Making toast on the stovetop has always been a challenge for me. More often than not, I’d extricate a charred remain of what was meant to be honey toast, or I’d underheat the bread, resulting in a stubbornly un-melted chunk o’ butter sitting atop each slice.
Well, here’s the low-down on all that.
get some heat momentum
Meaning? Heat your pan up (with the lid on) enough so that when you stick your bread in it will absorb a bunch of heat from both the surrounding air and from the pan’s base itself. Keep the lid on when cooking as much as possible to maintain higher heat. However, make sure you lower that dial to medium or medium-low once your toast is in the pan.
You don’t want to burn your toast, so keep an eye on things.
flip n’ butter
I usually butter my toast a minute or so after placing it on the pan. Make sure to butter the side that was JUST touching your pan’s base for ultimate melt-age. You could also butter both sides, if you’re feeling particularly Deen-y.
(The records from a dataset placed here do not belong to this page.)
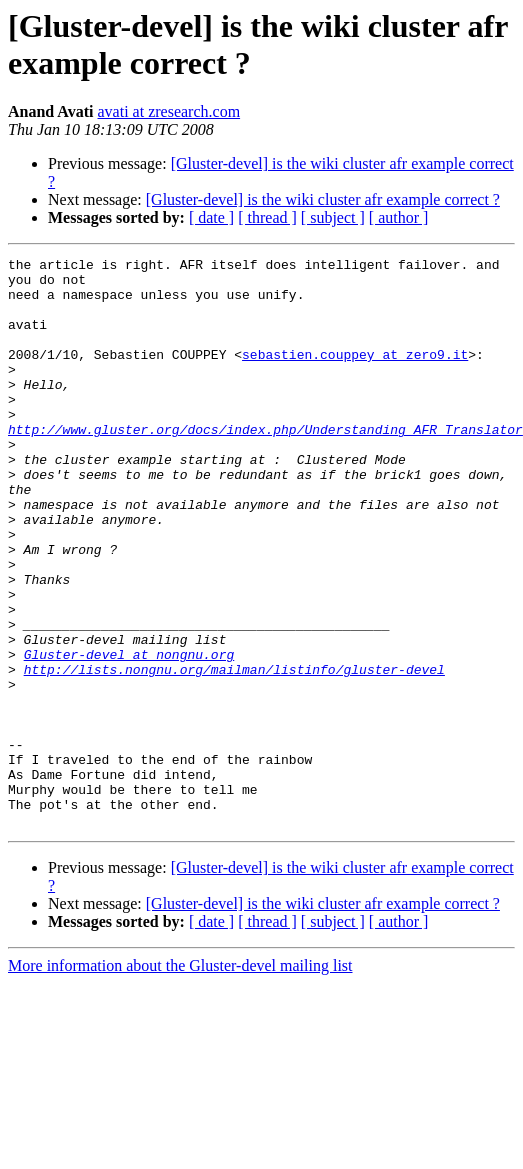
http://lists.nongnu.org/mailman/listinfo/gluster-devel (234, 753)
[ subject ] (333, 217)
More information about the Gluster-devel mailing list (180, 1079)
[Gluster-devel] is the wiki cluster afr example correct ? (323, 199)
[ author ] (399, 217)
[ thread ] (267, 217)
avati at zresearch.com (169, 111)
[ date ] (211, 217)
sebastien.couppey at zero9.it (355, 375)
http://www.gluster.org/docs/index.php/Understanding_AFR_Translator (265, 465)
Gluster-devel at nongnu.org (129, 735)
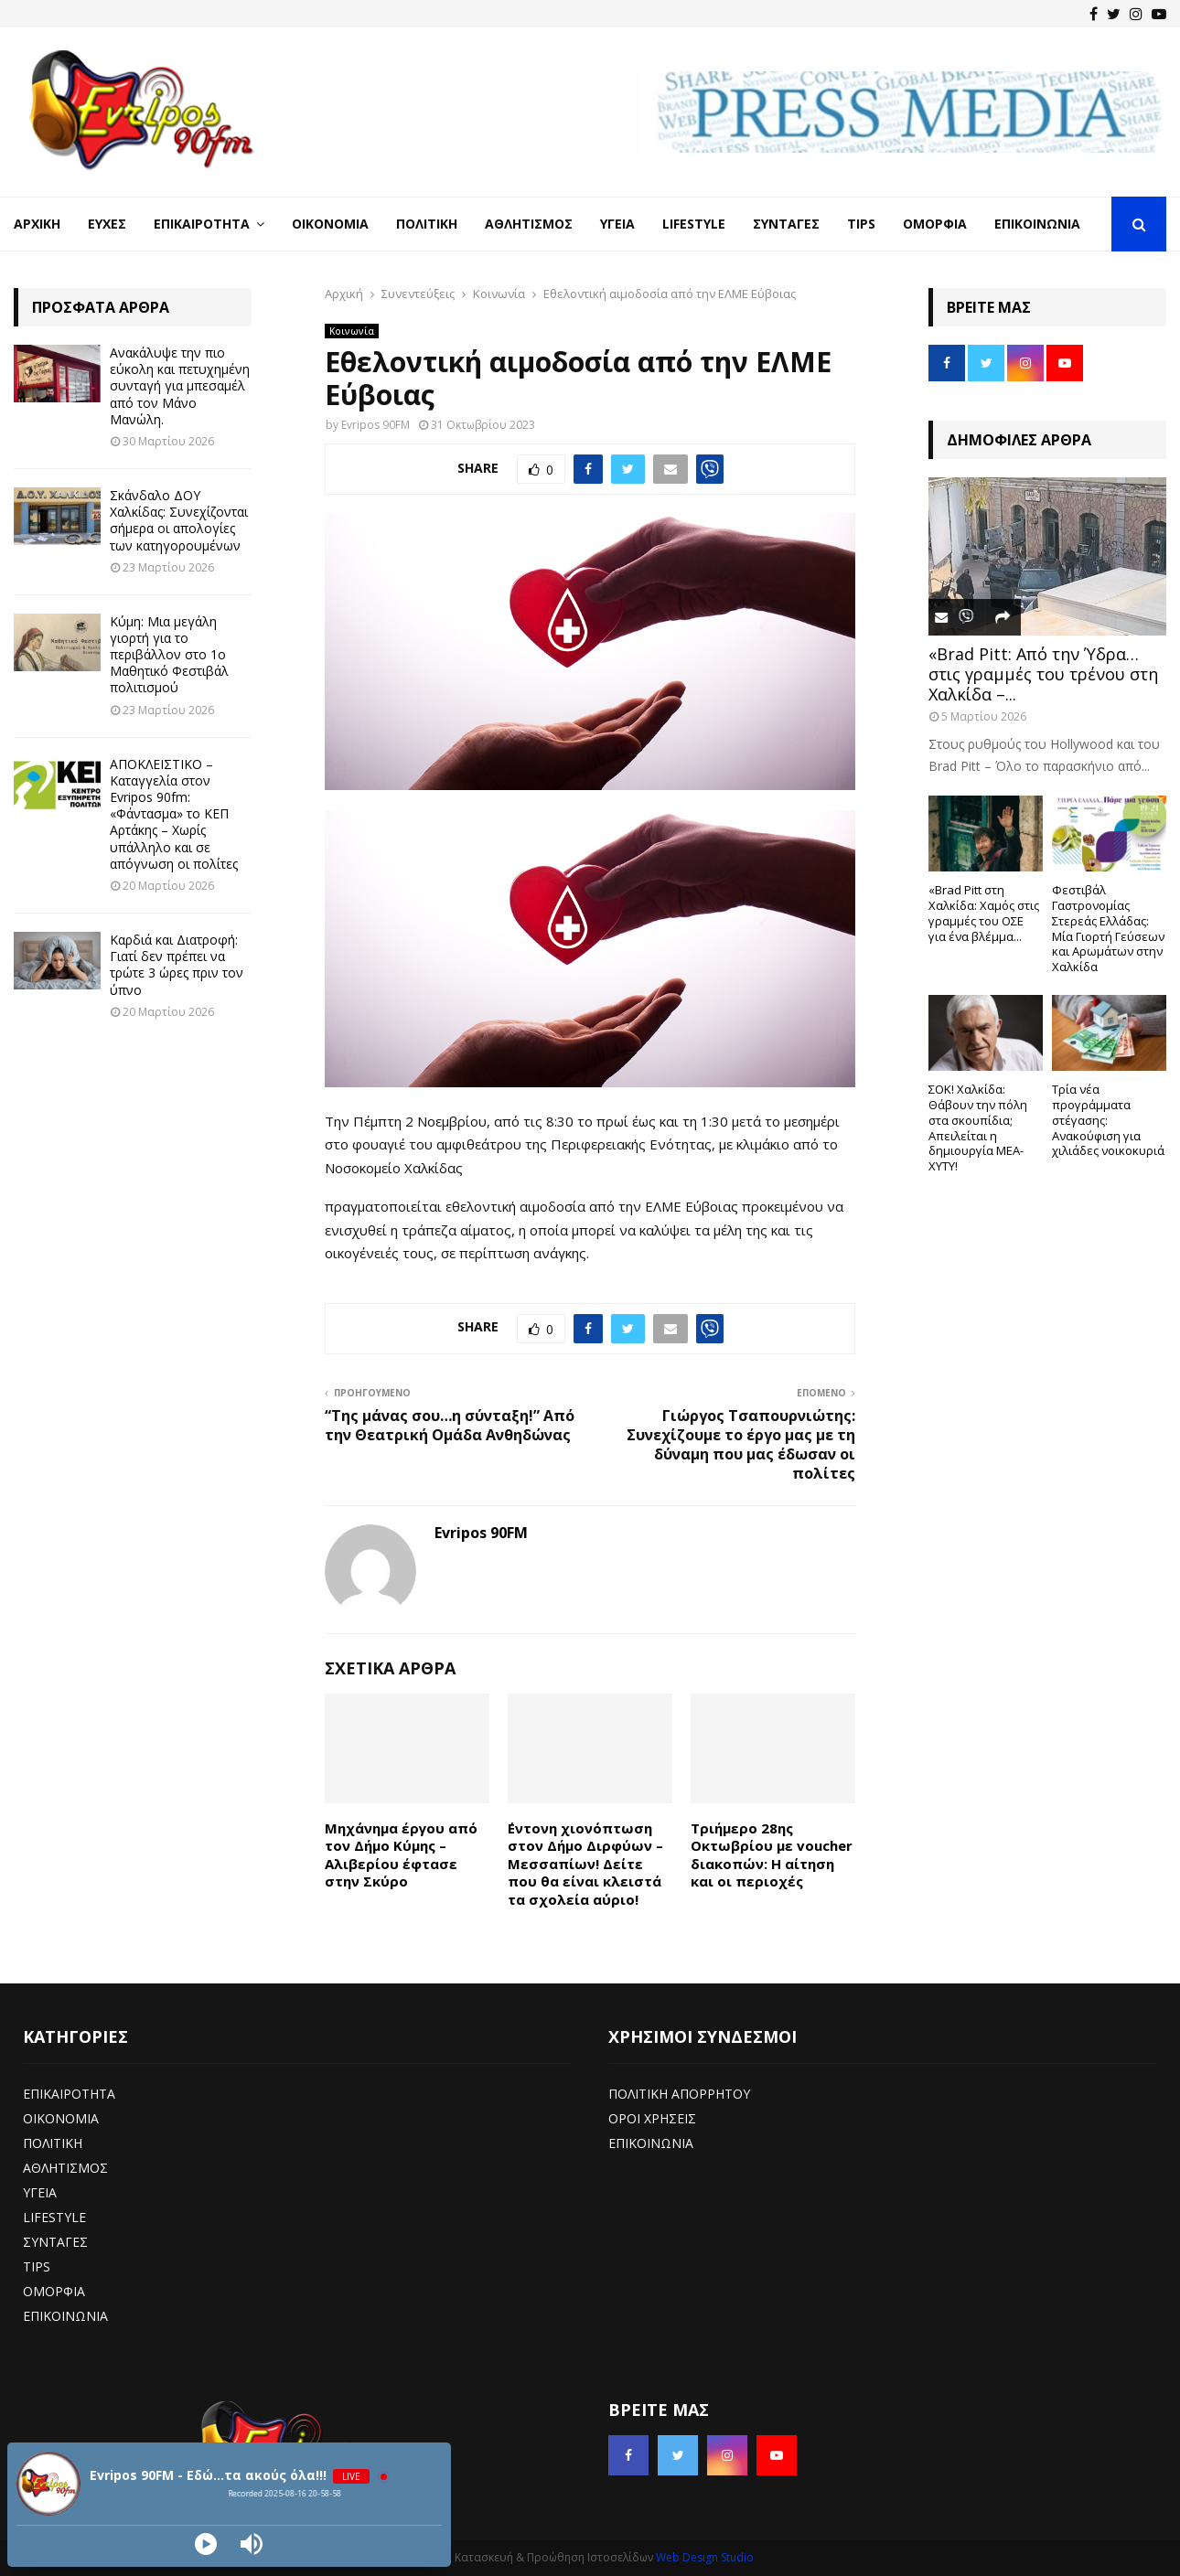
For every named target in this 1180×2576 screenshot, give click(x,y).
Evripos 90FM (375, 425)
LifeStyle (693, 223)
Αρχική (37, 223)
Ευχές (107, 223)
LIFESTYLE (54, 2217)
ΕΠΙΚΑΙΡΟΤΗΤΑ (69, 2093)
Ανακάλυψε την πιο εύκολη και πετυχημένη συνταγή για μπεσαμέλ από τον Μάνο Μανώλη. (180, 386)
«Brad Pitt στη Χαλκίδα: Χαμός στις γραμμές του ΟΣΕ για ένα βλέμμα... (983, 913)
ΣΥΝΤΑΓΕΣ (55, 2241)
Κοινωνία (351, 331)
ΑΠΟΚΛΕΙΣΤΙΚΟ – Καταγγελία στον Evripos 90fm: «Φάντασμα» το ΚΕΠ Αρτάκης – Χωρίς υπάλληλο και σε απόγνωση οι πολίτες (174, 813)
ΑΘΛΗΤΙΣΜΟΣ (65, 2167)
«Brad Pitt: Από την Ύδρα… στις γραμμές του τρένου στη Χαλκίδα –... (1043, 673)
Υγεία (617, 223)
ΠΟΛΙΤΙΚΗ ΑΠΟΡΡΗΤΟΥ (679, 2093)
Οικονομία (330, 223)
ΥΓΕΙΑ (40, 2192)
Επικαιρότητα (202, 223)
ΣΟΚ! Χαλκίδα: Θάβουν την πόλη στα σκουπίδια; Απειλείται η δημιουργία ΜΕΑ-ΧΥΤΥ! (977, 1127)
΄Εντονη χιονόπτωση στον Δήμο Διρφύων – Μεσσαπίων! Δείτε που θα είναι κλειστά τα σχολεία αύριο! (585, 1863)
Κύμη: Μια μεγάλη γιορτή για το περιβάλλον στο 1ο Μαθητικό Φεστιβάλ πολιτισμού (169, 655)
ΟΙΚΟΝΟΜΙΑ (61, 2118)
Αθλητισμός (529, 223)
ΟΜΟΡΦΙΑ (54, 2291)
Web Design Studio (705, 2557)
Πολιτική (426, 223)
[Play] (206, 2544)
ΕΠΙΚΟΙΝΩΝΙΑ (65, 2316)
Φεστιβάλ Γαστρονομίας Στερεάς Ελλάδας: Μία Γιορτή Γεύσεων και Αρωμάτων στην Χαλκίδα (1108, 928)
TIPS (36, 2266)
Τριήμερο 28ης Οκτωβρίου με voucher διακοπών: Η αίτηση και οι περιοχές (772, 1855)
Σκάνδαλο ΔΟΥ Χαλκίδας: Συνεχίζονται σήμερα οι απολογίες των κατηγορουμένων (179, 520)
- Blue Cheese-Mushroom Sandwiches with Cilantro-Garlic Aioli
I used to hate blue cheese. And mushrooms. And cilantro. My misguided past has been set aside, because all three harmonize beautifully on this sandwich inspired by la cuisine francaise.
a few slices of bread
two large mushrooms (3″ in diameter or larger)
crumbles of blue cheese
a bit of olive oil, if so desired
for the aioli I use:
a bit of broth or other liquid if desired (I find this helps add volume, spreadability, and easier blending experiences)
Just pop the toast on a large shallow pan, after heating as described above. Make a bit of space (if your pan is big enough, or in another pan) and drop the whole mushroom (minus the stem) onto the pan with a bit of olive oil.
When everything’s heated and browning, crumble some blue cheese onto the slices.
Meanwhile, pulse all aioli ingredients into a blender until smooth. Use 1T of mayo per sandwich, and as much or as little of the other ingredients as you wish.
Now, COMPILE! Serve with fresh greens and tomato slices if desired.